---- INPUT MATERIAL

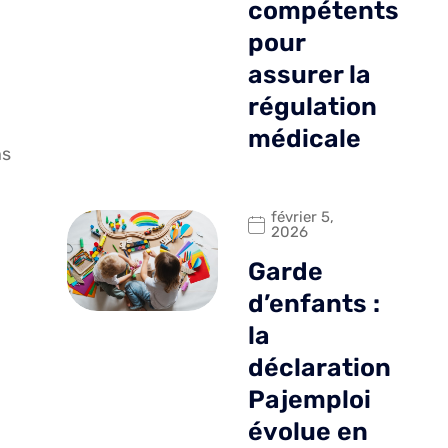
compétents
pour
assurer la
régulation
médicale
ns
février 5,
2026
Garde
d’enfants :
la
déclaration
Pajemploi
évolue en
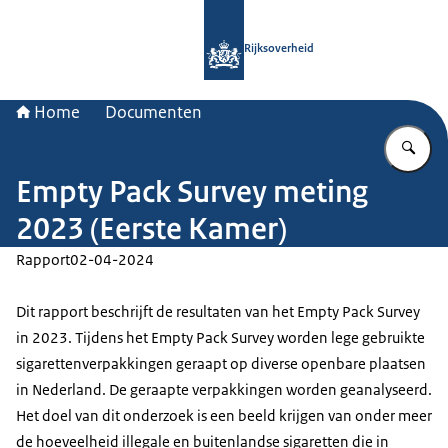
Naar de homepage van Rijksoverheid
Rijksoverheid
Home
Documenten
Vu
Empty Pack Survey meting
2023 (Eerste Kamer)
Rapport
02-04-2024
Dit rapport beschrijft de resultaten van het Empty Pack Survey
in 2023. Tijdens het Empty Pack Survey worden lege gebruikte
sigarettenverpakkingen geraapt op diverse openbare plaatsen
in Nederland. De geraapte verpakkingen worden geanalyseerd.
Het doel van dit onderzoek is een beeld krijgen van onder meer
de hoeveelheid illegale en buitenlandse sigaretten die in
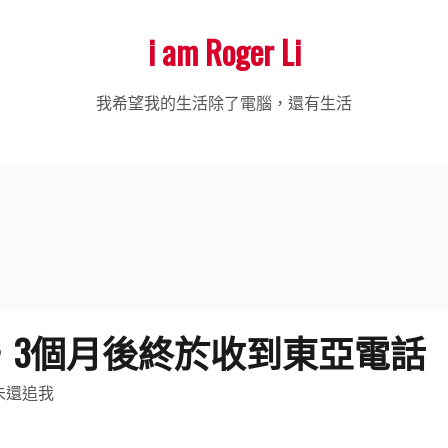
i am Roger Li
我希望我的生活除了電腦，還有生活
，3個月後終於收到東亞電話
未還追我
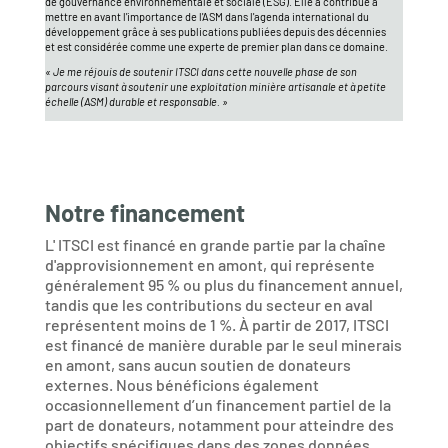
de gouvernance environnementale et sociale (ESG). Elle a contribué à
mettre en avant l'importance de l'ASM dans l'agenda international du
développement grâce à ses publications publiées depuis des décennies
et est considérée comme une experte de premier plan dans ce domaine.
« Je me réjouis de soutenir ITSCI dans cette nouvelle phase de son
parcours visant à soutenir une exploitation minière artisanale et à petite
échelle (ASM) durable et responsable. »
Notre financement
L' ITSCI est financé en grande partie par la chaîne
d'approvisionnement en amont, qui représente
généralement 95 % ou plus du financement annuel,
tandis que les contributions du secteur en aval
représentent moins de 1 %. À partir de 2017, ITSCI
est financé de manière durable par le seul minerais
en amont, sans aucun soutien de donateurs
externes. Nous bénéficions également
occasionnellement d’un financement partiel de la
part de donateurs, notamment pour atteindre des
objectifs spécifiques dans des zones données.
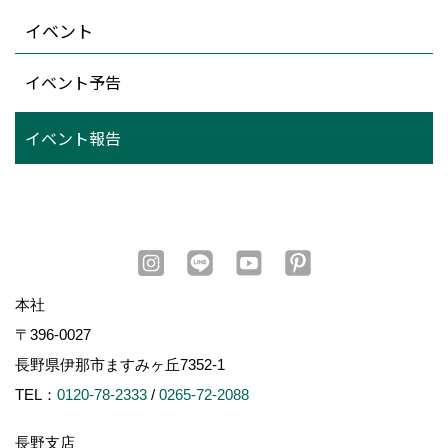
イベント
イベント予告
イベント報告
本社
〒396-0027
長野県伊那市ますみヶ丘7352-1
TEL：
0120-78-2333
/
0265-72-2088
長野支店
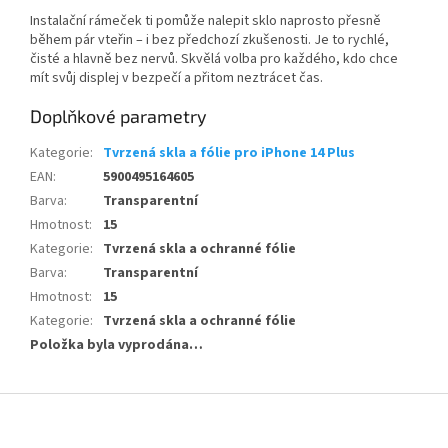
Instalační rámeček ti pomůže nalepit sklo naprosto přesně
během pár vteřin – i bez předchozí zkušenosti. Je to rychlé,
čisté a hlavně bez nervů. Skvělá volba pro každého, kdo chce
mít svůj displej v bezpečí a přitom neztrácet čas.
Doplňkové parametry
Kategorie
:
Tvrzená skla a fólie pro iPhone 14 Plus
EAN
:
5900495164605
Barva
:
Transparentní
Hmotnost
:
15
Kategorie
:
Tvrzená skla a ochranné fólie
Barva
:
Transparentní
Hmotnost
:
15
Kategorie
:
Tvrzená skla a ochranné fólie
Položka byla vyprodána…
Z
á
p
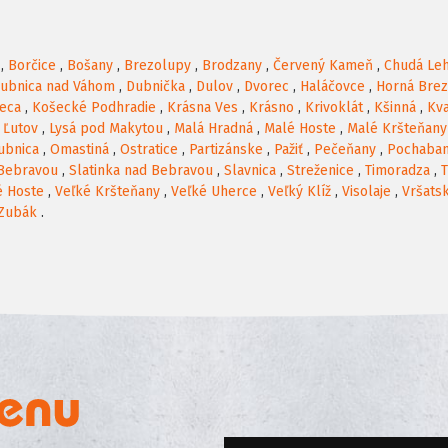
,
Borčice
,
Bošany
,
Brezolupy
,
Brodzany
,
Červený Kameň
,
Chudá Le
ubnica nad Váhom
,
Dubnička
,
Dulov
,
Dvorec
,
Haláčovce
,
Horná Brez
eca
,
Košecké Podhradie
,
Krásna Ves
,
Krásno
,
Krivoklát
,
Kšinná
,
Kv
,
Ľutov
,
Lysá pod Makytou
,
Malá Hradná
,
Malé Hoste
,
Malé Kršteňany
ubnica
,
Omastiná
,
Ostratice
,
Partizánske
,
Pažiť
,
Pečeňany
,
Pochaba
 Bebravou
,
Slatinka nad Bebravou
,
Slavnica
,
Streženice
,
Timoradza
,
T
é Hoste
,
Veľké Kršteňany
,
Veľké Uherce
,
Veľký Klíž
,
Visolaje
,
Vršats
Zubák
.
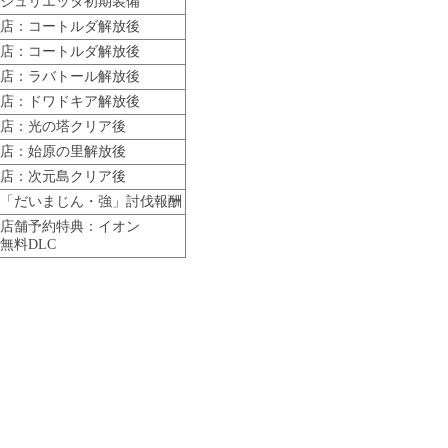
ジュリエッタ初期装備
店：コートルダ解放後
店：コートルダ解放後
店：ラバトール解放後
店：ドワドキア解放後
店：光の塔クリア後
店：始原の里解放後
店：次元島クリア後
「だいまじん・強」討伐報酬
店舗予約特典：イオン
無料DLC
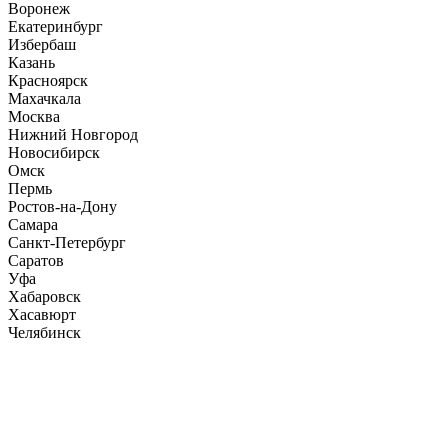
Воронеж
Екатеринбург
Избербаш
Казань
Красноярск
Махачкала
Москва
Нижний Новгород
Новосибирск
Омск
Пермь
Ростов-на-Дону
Самара
Санкт-Петербург
Саратов
Уфа
Хабаровск
Хасавюрт
Челябинск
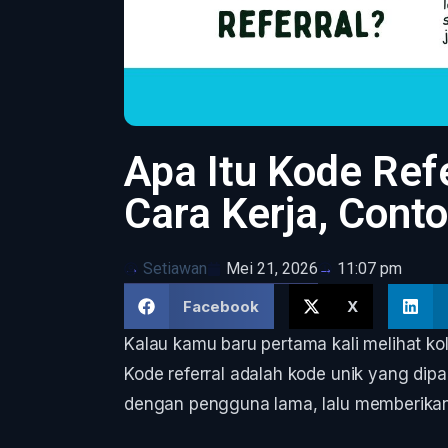
Apa Itu Kode Ref
Cara Kerja, Cont
Setiawan
Mei 21, 2026
11:07 pm
Facebook
X
Kalau kamu baru pertama kali melihat kolo
Kode referral adalah kode unik yang d
dengan pengguna lama, lalu memberikan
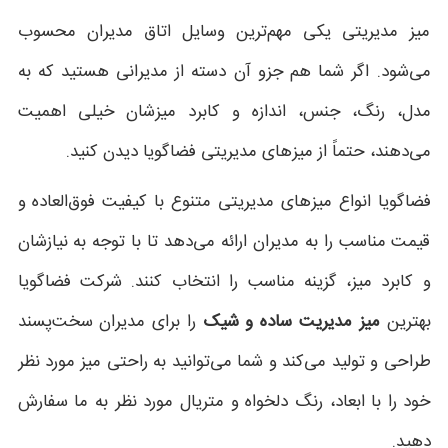
میز مدیریتی یکی مهم‌ترین وسایل اتاق مدیران محسوب
می‌شود. اگر شما هم جزو آن دسته از مدیرانی هستید که به
مدل، رنگ، جنس، اندازه و کابرد میزشان خیلی اهمیت
می‌دهند، حتماً از میزهای مدیریتی فضاگویا دیدن کنید.
فضاگویا انواع میزهای مدیریتی متنوع با کیفیت فوق‌العاده و
قیمت مناسب را به مدیران ارائه می‌دهد تا با توجه به نیازشان
و کابرد میز، گزینه مناسب را انتخاب کنند. شرکت فضاگویا
بهترین
میز مدیریت ساده و شیک
را برای مدیران سخت‌پسند
طراحی و تولید می‌کند و شما می‌توانید به راحتی میز مورد نظر
خود را با ابعاد، رنگ دلخواه و متریال مورد نظر به ما سفارش
دهید.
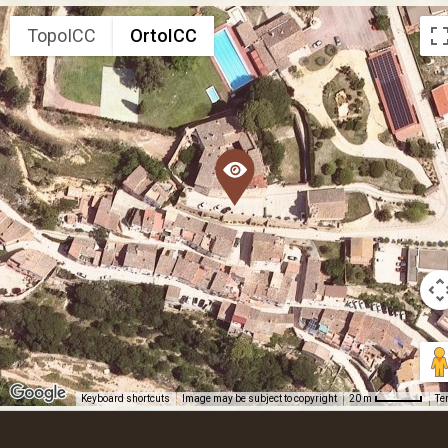
TopoICC
OrtoICC
Keyboard shortcuts
Image may be subject to copyright
Te
20 m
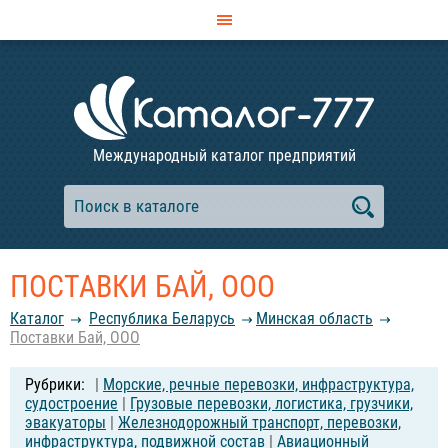
Международный каталог предприятий
ПОСТАВКИ БАЙ, ООО
Каталог
Республика Беларусь
Минская область
Поставки Бай, ООО
|
Морские, речные перевозки, инфраструктура,
судостроение
|
Грузовые перевозки, логистика, грузчики,
эвакуаторы
|
Железнодорожный транспорт, перевозки,
инфраструктура, подвижной состав
|
Авиационный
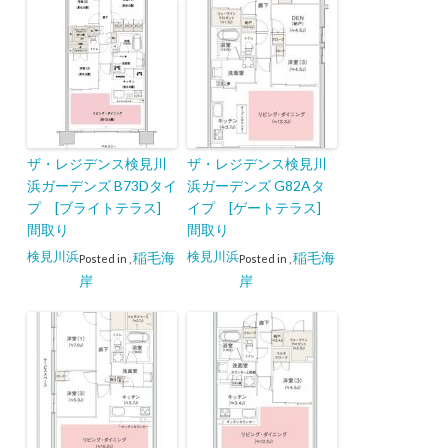
ザ・レジデンス検見川
ザ・レジデンス検見川
浜ガーデンズ B73Dタイ
浜ガーデンズ G82Aタ
プ [ブライトテラス]
イプ [ゲートテラス]
間取り
間取り
検見川浜
検見川浜
稲毛海
稲毛海
Posted in
,
Posted in
,
岸
岸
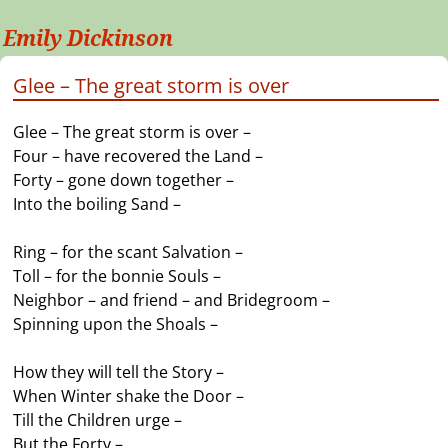
Emily Dickinson
Glee – The great storm is over
Glee – The great storm is over –
Four – have recovered the Land –
Forty – gone down together –
Into the boiling Sand –
Ring – for the scant Salvation –
Toll – for the bonnie Souls –
Neighbor – and friend – and Bridegroom –
Spinning upon the Shoals –
How they will tell the Story –
When Winter shake the Door –
Till the Children urge –
But the Forty –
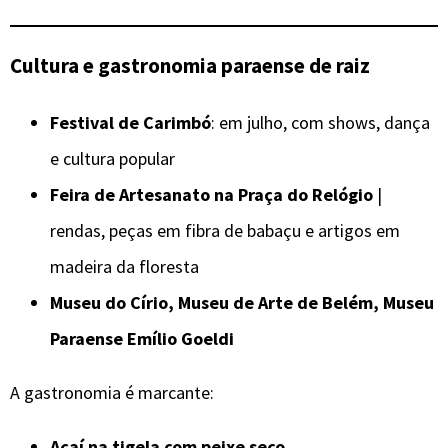
Cultura e gastronomia paraense de raiz
Festival de Carimbó
: em julho, com shows, dança
e cultura popular
Feira de Artesanato na Praça do Relógio
|
rendas, peças em fibra de babaçu e artigos em
madeira da floresta
Museu do Círio, Museu de Arte de Belém, Museu
Paraense Emílio Goeldi
A gastronomia é marcante:
Açaí na tigela com peixe seco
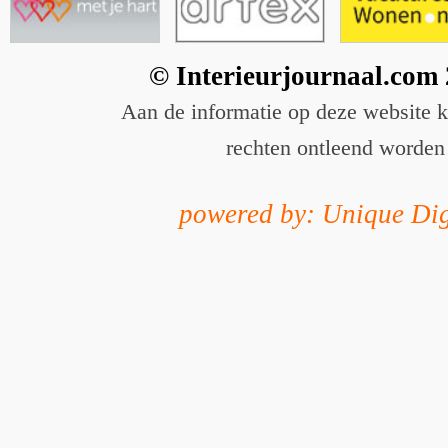
© Interieurjournaal.com
Aan de informatie op deze website 
rechten ontleend worden
powered by: Unique Dig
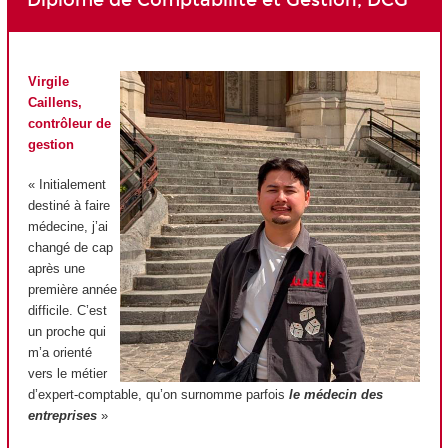
Virgile
Caillens,
contrôleur de
gestion
« Initialement
destiné à faire
médecine, j’ai
changé de cap
après une
première année
difficile. C’est
un proche qui
m’a orienté
vers le métier
d’expert-comptable, qu’on surnomme parfois
le médecin des
entreprises
»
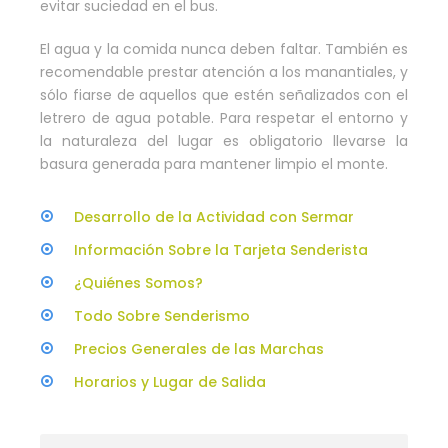
evitar suciedad en el bus.
El agua y la comida nunca deben faltar. También es
recomendable prestar atención a los manantiales, y
sólo fiarse de aquellos que estén señalizados con el
letrero de agua potable. Para respetar el entorno y
la naturaleza del lugar es obligatorio llevarse la
basura generada para mantener limpio el monte.
Desarrollo de la Actividad con Sermar
Información Sobre la Tarjeta Senderista
¿Quiénes Somos?
Todo Sobre Senderismo
Precios Generales de las Marchas
Horarios y Lugar de Salida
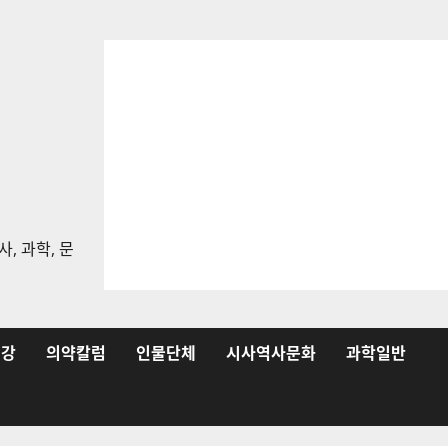
, 과학, 문
건강
의약칼럼
인물단체
시사역사문화
과학일반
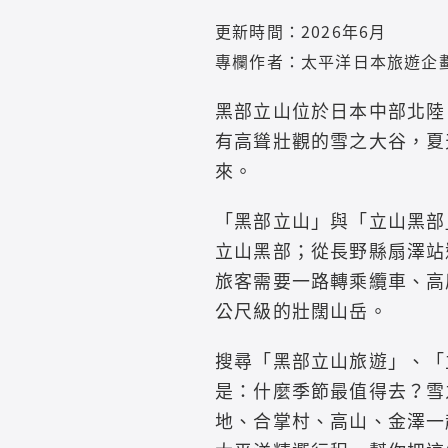
更新時間：2026年6月
專欄作者：太平洋日本旅遊企
黑部立山位於日本中部北陸
有高聳壯觀的雪之大谷，夏
來。
「黑部立山」與「立山黑部
立山黑部；從長野縣扇澤站
旅客需要一路轉乘纜車、高
公尺級的壯闊山岳。
搜尋「黑部立山旅遊」、「
是：什麼季節最值得去？雪
地、合掌村、高山、金澤一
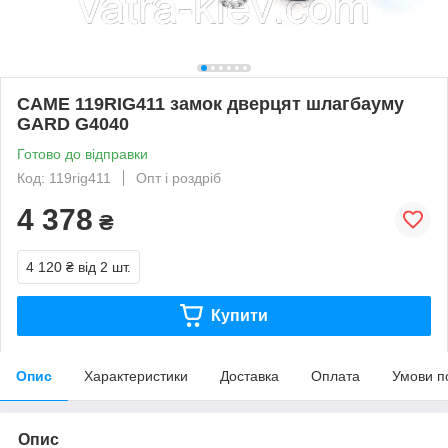
CAME 119RIG411 замок дверцят шлагбауму
GARD G4040
Готово до відправки
Код: 119rig411
Опт і роздріб
4 378
₴
4 120 ₴
від 2 шт.
Купити
Опис
Характеристики
Доставка
Оплата
Умови п
Опис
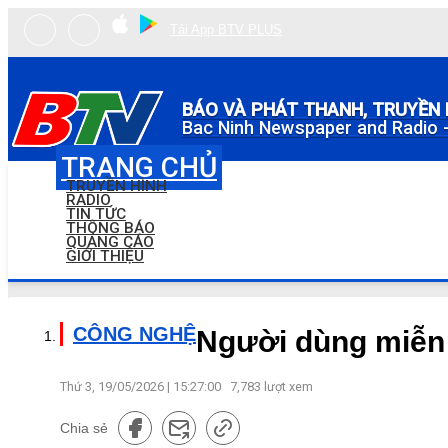
Tải App BTV PLUS
BÁO VÀ PHÁT THANH, TRUYỀN 
Bac Ninh Newspaper and Radio -
TRANG CHỦ
TRUYỀN HÌNH
RADIO
TIN TỨC
THÔNG BÁO
QUẢNG CÁO
GIỚI THIỆU
CÔNG NGHỆ
Người dùng miễn 
Thứ 3, 19/05/2026 | 15:27:00
7,783
lượt xem
Chia sẻ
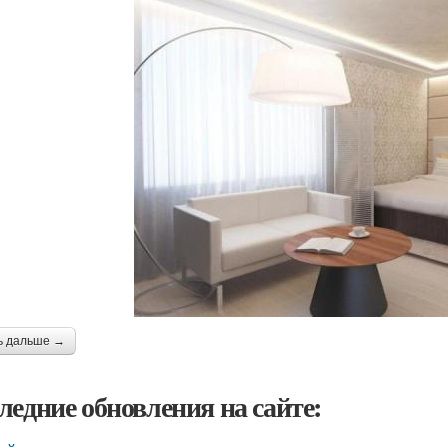
ь дальше →
ледние обновления на сайте:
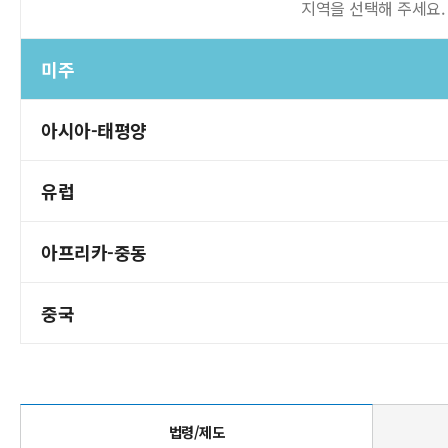
지역을 선택해 주세요.
미주
아시아-태평양
유럽
아프리카-중동
중국
법령/제도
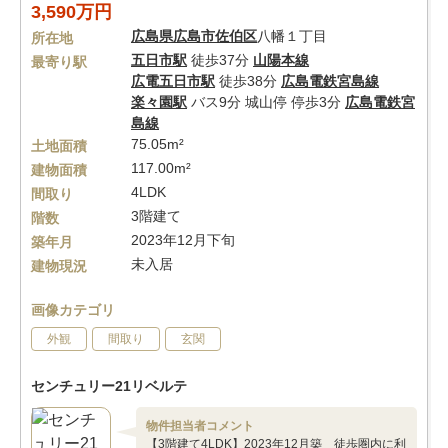
3,590万円
広島県
広島市佐伯区
八幡１丁目
所在地
五日市駅
徒歩37分
山陽本線
最寄り駅
広電五日市駅
徒歩38分
広島電鉄宮島線
楽々園駅
バス9分 城山停 停歩3分
広島電鉄宮
島線
75.05m²
土地面積
117.00m²
建物面積
4LDK
間取り
3階建て
階数
2023年12月下旬
築年月
未入居
建物現況
画像カテゴリ
外観
間取り
玄関
センチュリー21リベルテ
物件担当者コメント
【3階建て4LDK】2023年12月築 徒歩圏内に利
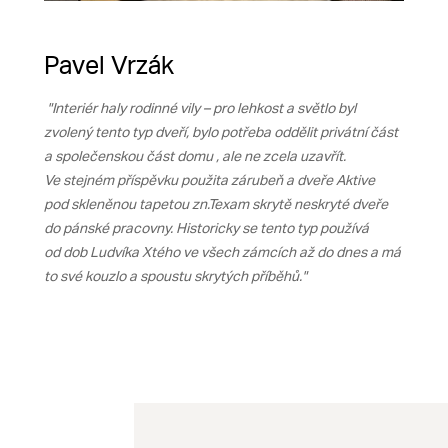
Pavel Vrzák
"Interiér haly rodinné vily – pro lehkost a světlo byl
zvolený tento typ dveří, bylo potřeba oddělit privátní část
a společenskou část domu , ale ne zcela uzavřít.
Ve stejném příspěvku použita zárubeň a dveře Aktive
pod skleněnou tapetou zn.Texam skrytě neskryté dveře
do pánské pracovny. Historicky se tento typ používá
od dob Ludvíka Xtého ve všech zámcích až do dnes a má
to své kouzlo a spoustu skrytých příběhů."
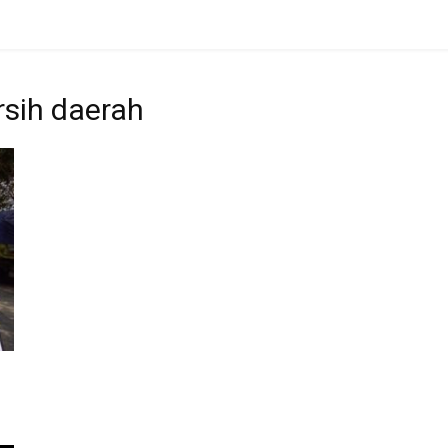
rsih daerah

--------

Read the listing. Report every line that includes the word "ITSCI".

« Je me réjouis de soutenir ITSCI dans cette nouvelle phase de son
L' ITSCI est financé en grande partie par la chaîne
représentent moins de 1 %. À partir de 2017, ITSCI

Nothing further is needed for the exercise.